La corsa a ostacoli per scoprire e produrre verso il vaccino
TRIESTE A qualsiasi esperto venga chiesto quanto tempo ci vorrà per un vaccino la risposta è sempre la stessa: almeno 12-18 mesi. Sembra lungo, ma in realtà è un tempo brevissimo. Ci abbiamo messo 15 anni per un vaccino per il papillomavirus (tumore dell’utero) o il rotavirus (diarree infantili). E non siamo ancora arrivati ad averne uno per HIV, scoperto negli anni ’80. Ottenere un vaccino per il coronavirus dovrebbe comunque essere più facile: il bersaglio sembra ben delineato (la proteina Spike del virus, quella che sporge a raggiera), la maggior parte delle persone guarisce dall’infezione (segno che il sistema immunitario è in grado di fronteggiare il virus, cosa che invece non avviene per HIV) e abbiamo a disposizione tecnologie molto più efficaci che in passato.

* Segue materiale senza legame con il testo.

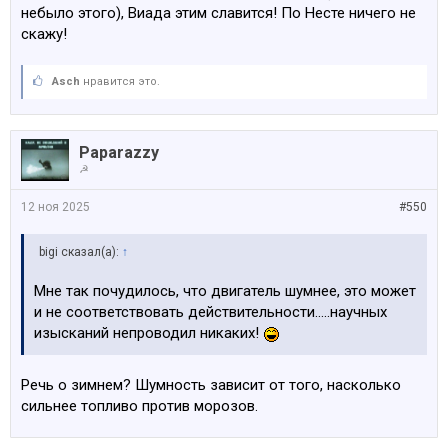
небыло этого), Виада этим славится! По Несте ничего не
скажу!
Asch
нравится это.
Paparazzy
☭
12 ноя 2025
#550
bigi сказал(а):
↑
Мне так почудилось, что двигатель шумнее, это может
и не соответствовать действительности.....научных
изысканий непроводил никаких!
Речь о зимнем? Шумность зависит от того, насколько
сильнее топливо против морозов.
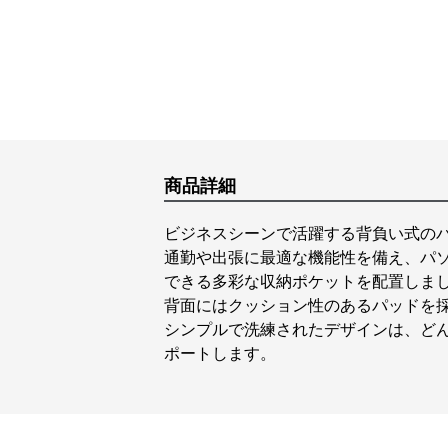
商品詳細
ビジネスシーンで活躍する背負い式の
通勤や出張に最適な機能性を備え、パ
できる多彩な収納ポケットを配置しま
背面にはクッション性のあるパッドを
シンプルで洗練されたデザインは、ど
ポートします。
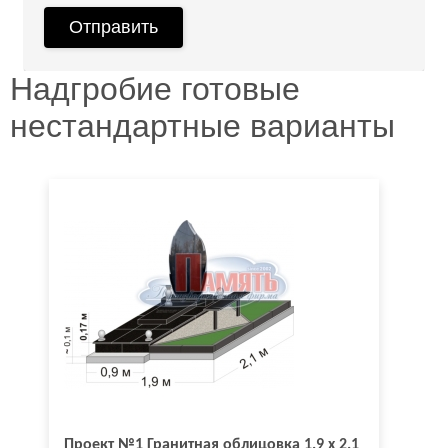
Надгробие готовые
нестандартные варианты
Проект №1 Гранитная облицовка 1.9 х 2.1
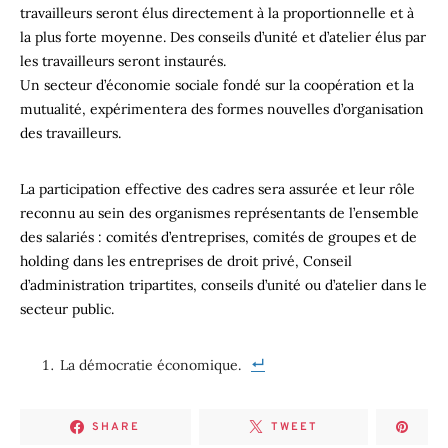
travailleurs seront élus directement à la proportionnelle et à
la plus forte moyenne. Des conseils d’unité et d’atelier élus par
les travailleurs seront instaurés.
Un secteur d’économie sociale fondé sur la coopération et la
mutualité, expérimentera des formes nouvelles d’organisation
des travailleurs.
La participation effective des cadres sera assurée et leur rôle
reconnu au sein des organismes représentants de l’ensemble
des salariés : comités d’entreprises, comités de groupes et de
holding dans les entreprises de droit privé, Conseil
d’administration tripartites, conseils d’unité ou d’atelier dans le
secteur public.
La démocratie économique.
SHARE
TWEET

Se c’è quindi da essere ottimisti sullo sviluppo del vaccino nei laboratori, rimangono però almeno due problemi insoluti: primo, come gestire la corsa non coordinata di produttori diversi, secondo come farne centinaia di milioni (milioni!) di dosi. Sono circa 100 ora i vaccini in via di sviluppo. Vincerà chi arriverà per primo o chi farà il vaccino più efficace, anche se questo arriva dopo sul mercato? È impossibile pensare che 100 vaccini diversi possano essere tutti provati nell’uomo indipendentemente. Come fare allora a priorizzarli? C’è chi suggerisce di avere un’unica sperimentazione continua senza limiti di tempo, sotto l’egida di un ente transnazionale. I diversi produttori fanno riferimento a questo ente non appena hanno un vaccino da provare. Così tutti i vaccini sono testati nella stessa maniera e salgono o scendono in graduatoria a seconda della loro efficacia comparativa. Un po’ come si fa nei circoli di tennis, in cui la graduatoria sociale è stabilita giocando contro gli avversari vicini in classifica: chi vince sale, chi perde scende. Bello da dire, ma molto difficile in pratica: se un vaccino “perde” contro un altro, nessuno lo vorrà più e le centinaia di milioni di investimento per produrlo andranno in fumo. Non molto appetibile per gli investitori.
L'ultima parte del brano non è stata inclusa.